Polyamines are involved in the regulation of S phase and DNA synthesis

Sammanfattning: Our research group has previously shown that treatment with the polyamine biosynthesis inhibitors a-difluoromethylornithine (DFMO) or amidinoindan-1-one 2´-amidinohydrazone (CGP 48664) inhibited S phase progression before any other cell cycle phase was affected. This study was undertaken to further investigate the role of polyamines in the regulation of S phase progression and DNA synthesis. I have found that treatment with the polyamine analog N¹,N¹¹-diethylnorspermine (DENSPM) also caused a prolongation of the S phase.

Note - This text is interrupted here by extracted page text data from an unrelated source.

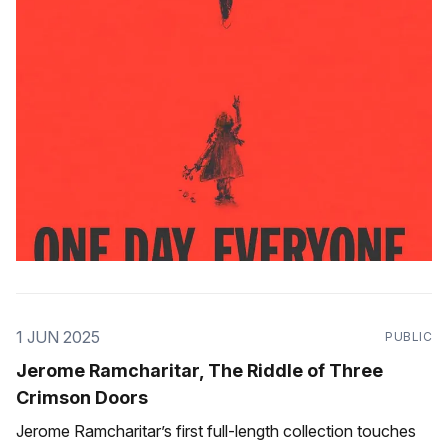
1 JUN 2025
PUBLIC
Jerome Ramcharitar, The Riddle of Three
Crimson Doors
Jerome Ramcharitar’s first full-length collection touches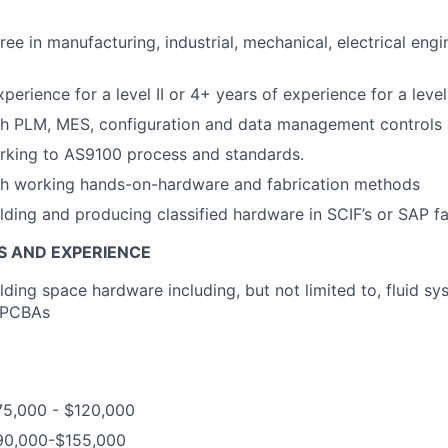
ee in manufacturing, industrial, mechanical, electrical engi
perience for a level II or 4+ years of experience for a level 
th PLM, MES, configuration and data management controls
rking to AS9100 process and standards.
th working hands-on-hardware and fabrication methods
lding and producing classified hardware in SCIF’s or SAP fac
S AND EXPERIENCE
lding space hardware including, but not limited to, fluid sy
r PCBAs
75,000 - $120,000
$90,000-$155,000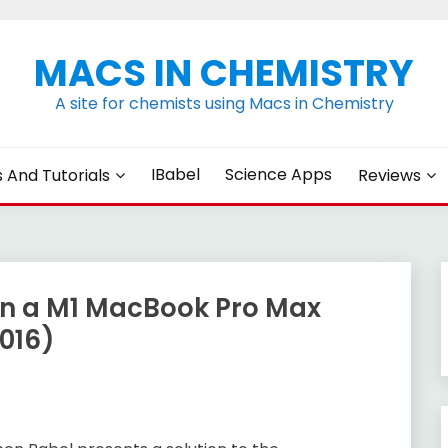
MACS IN CHEMISTRY
A site for chemists using Macs in Chemistry
IBabel
Science Apps
s And Tutorials
Reviews
n a M1 MacBook Pro Max
016)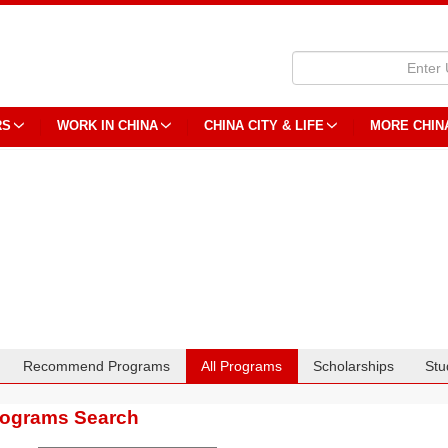
RS
WORK IN CHINA
CHINA CITY & LIFE
MORE CHIN
Recommend Programs
All Programs
Scholarships
Stu
rograms Search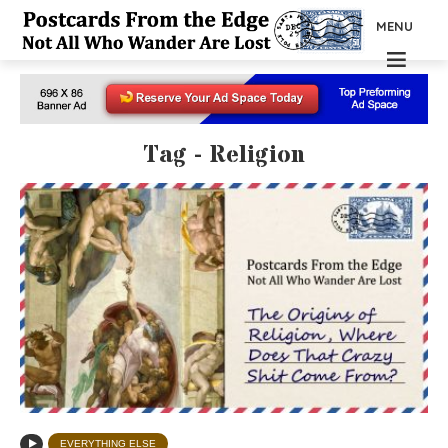
MENU
Tag - Religion
EVERYTHING ELSE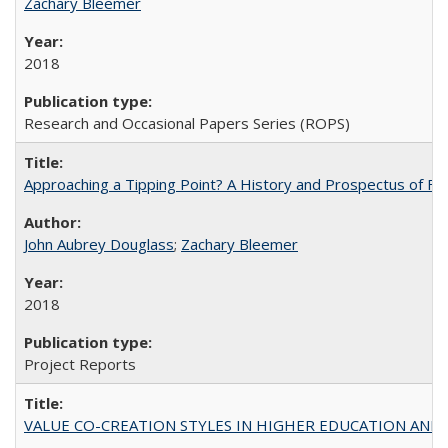
Zachary Bleemer
2018
Research and Occasional Papers Series (ROPS)
Approaching a Tipping Point? A History and Prospectus of Fun
John Aubrey Douglass
;
Zachary Bleemer
2018
Project Reports
VALUE CO-CREATION STYLES IN HIGHER EDUCATION AND THEI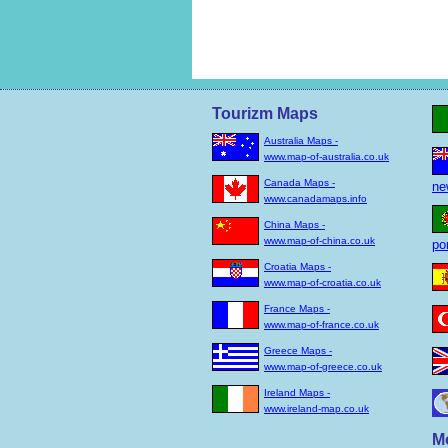
Tourizm Maps
Australia Maps -
www.map-of-australia.co.uk
Canada Maps -
ne
www.canadamaps.info
China Maps -
www.map-of-china.co.uk
po
Croatia Maps -
www.map-of-croatia.co.uk
France Maps -
www.map-of-france.co.uk
Greece Maps -
www.map-of-greece.co.uk
Ireland Maps -
www.ireland-map.co.uk
M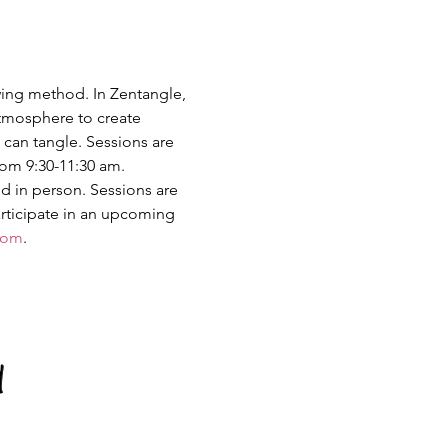
ing method. In Zentangle, 
atmosphere to create 
 can tangle. Sessions are 
rom 9:30-11:30 am. 
d in person. Sessions are 
rticipate in an upcoming 
com
.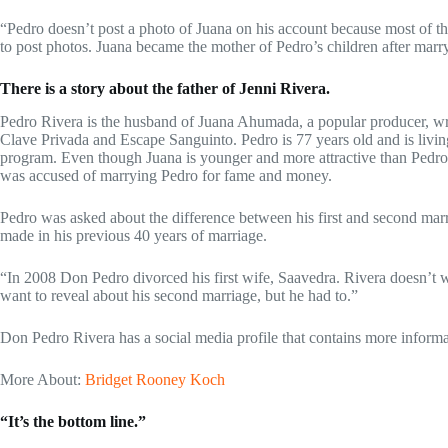
“Pedro doesn’t post a photo of Juana on his account because most of t
to post photos. Juana became the mother of Pedro’s children after marr
There is a story about the father of Jenni Rivera.
Pedro Rivera is the husband of Juana Ahumada, a popular producer, wri
Clave Privada and Escape Sanguinto. Pedro is 77 years old and is livi
program. Even though Juana is younger and more attractive than Pedro R
was accused of marrying Pedro for fame and money.
Pedro was asked about the difference between his first and second marri
made in his previous 40 years of marriage.
“In 2008 Don Pedro divorced his first wife, Saavedra. Rivera doesn’t wan
want to reveal about his second marriage, but he had to.”
Don Pedro Rivera has a social media profile that contains more informa
More About:
Bridget Rooney Koch
“It’s the bottom line.”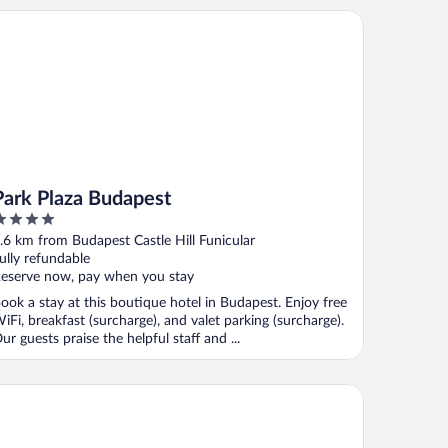
rk Plaza Budapest
Park Plaza Budapest
ut
.6 km from Budapest Castle Hill Funicular
f
ully refundable
eserve now, pay when you stay
ook a stay at this boutique hotel in Budapest. Enjoy free
iFi, breakfast (surcharge), and valet parking (surcharge).
ur guests praise the helpful staff and ...
estige Hotel Budapest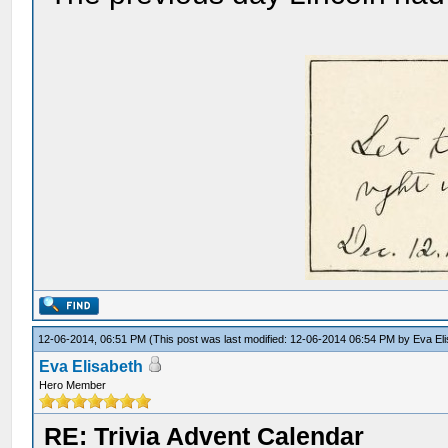
12-06-2014, 06:51 PM
(This post was last modified: 12-06-2014 06:54 PM by
Eva El
Eva Elisabeth
Hero Member
RE: Trivia Advent Calendar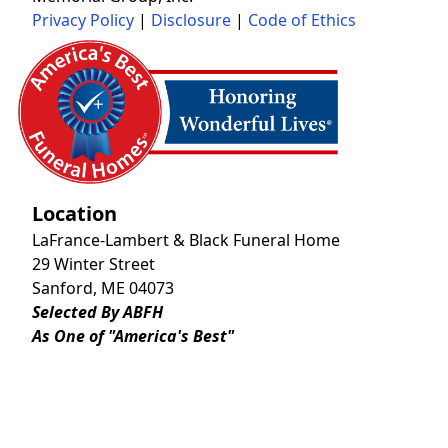
Privacy Policy
|
Disclosure
|
Code of Ethics
Location
LaFrance-Lambert & Black Funeral Home
29 Winter Street
Sanford, ME 04073
Selected By ABFH
As One of "America's Best"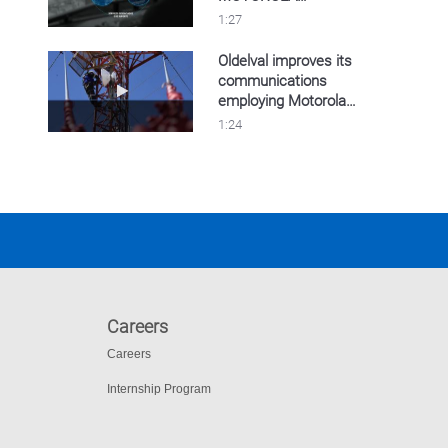
SOLUTIONS
1:27
Oldelval improves its
communications
Play video Oldelval improves its communicat
employing Motorola
Solutions
1:24
communications.
Careers
Careers
Internship Program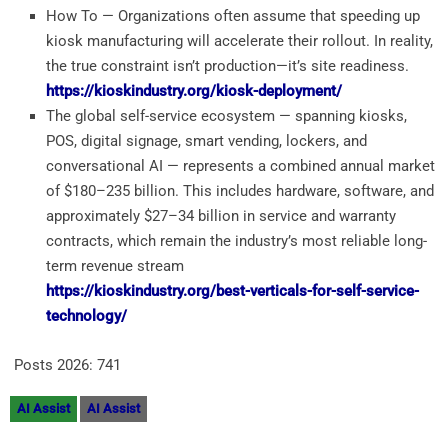
How To — Organizations often assume that speeding up
kiosk manufacturing will accelerate their rollout. In reality,
the true constraint isn’t production—it’s site readiness.
https://kioskindustry.org/kiosk-deployment/
The global self-service ecosystem — spanning kiosks,
POS, digital signage, smart vending, lockers, and
conversational AI — represents a combined annual market
of $180–235 billion. This includes hardware, software, and
approximately $27–34 billion in service and warranty
contracts, which remain the industry’s most reliable long-
term revenue stream
https://kioskindustry.org/best-verticals-for-self-service-
technology/
Posts 2026:
741
AI Assist
AI Assist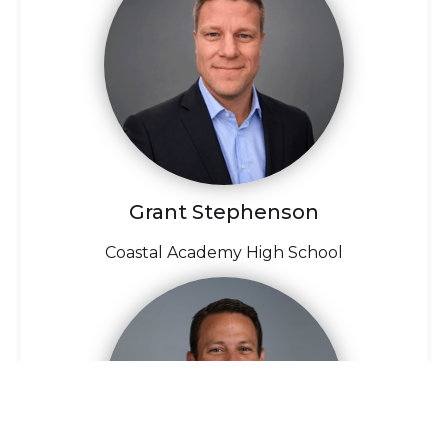
Grant Stephenson
Coastal Academy High School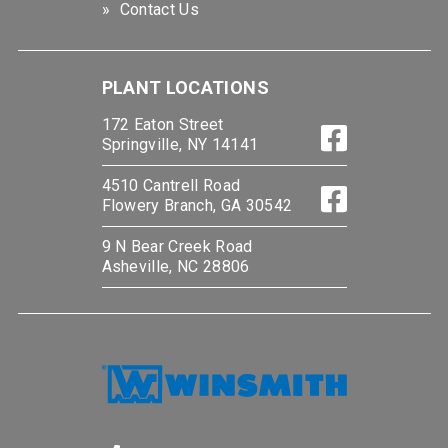
Contact Us
PLANT LOCATIONS
172 Eaton Street
Springville, NY 14141
4510 Cantrell Road
Flowery Branch, GA 30542
9 N Bear Creek Road
Asheville, NC 28806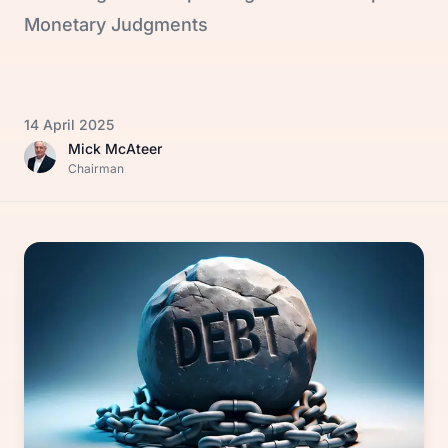
Monetary Judgments
14 April 2025
Mick McAteer
Chairman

The common denominator for DFMO, CGP 48664, or DENSPM treatment is a depletion of the cellular spermidine pool. CGP 48664 and DENSPM in addition deplete the spermine pool. CGP 48664 or DENSPM treatment prolonged the S phase more than did DFMO treatment. Thus, mainly spermine but also spermidine may have a function in S phase progression. Using the single cell gel electrophoresis assay, I have shown that polyamine deficiency resulted in DNA strand breaks. I have also shown that the topoisomerase II that is present in polyamine deficient cells is not functional. The results imply that there might be a change in chromatin structure rendering topoisomerase II non-functional in polyamine deficient cells. The number and organization of replicon clusters was not affected by polyamine deficiency. However, replicon clusters were less fluorescent in polyamine deficient cells compared to control cells, pointing to a lower rate of DNA elongation in the former cells. Polyamine deficiency resulted in an aberrant regulation of cell cycle progression in Chinese hamster ovary cells (CHO). The results may be related to the fact that CHO cells have a mutated p53 gene. MCF-7 cells, which have a wild type p53 gene, reacted somewhat differently to polyamine deficiency than did CHO cells. As a general conclusion of my results I suggest that normal levels of spermidine and spermine are required for an optimal rate of S phase progression and that the first cell cycle phase affected by polyamine biosynthesis inhibition is the S phase. I do believe that many of the effects observed after more than 1-2 days of polyamine biosynthesis inhibitor treatment are secondary to the initial perturbances that have taken place.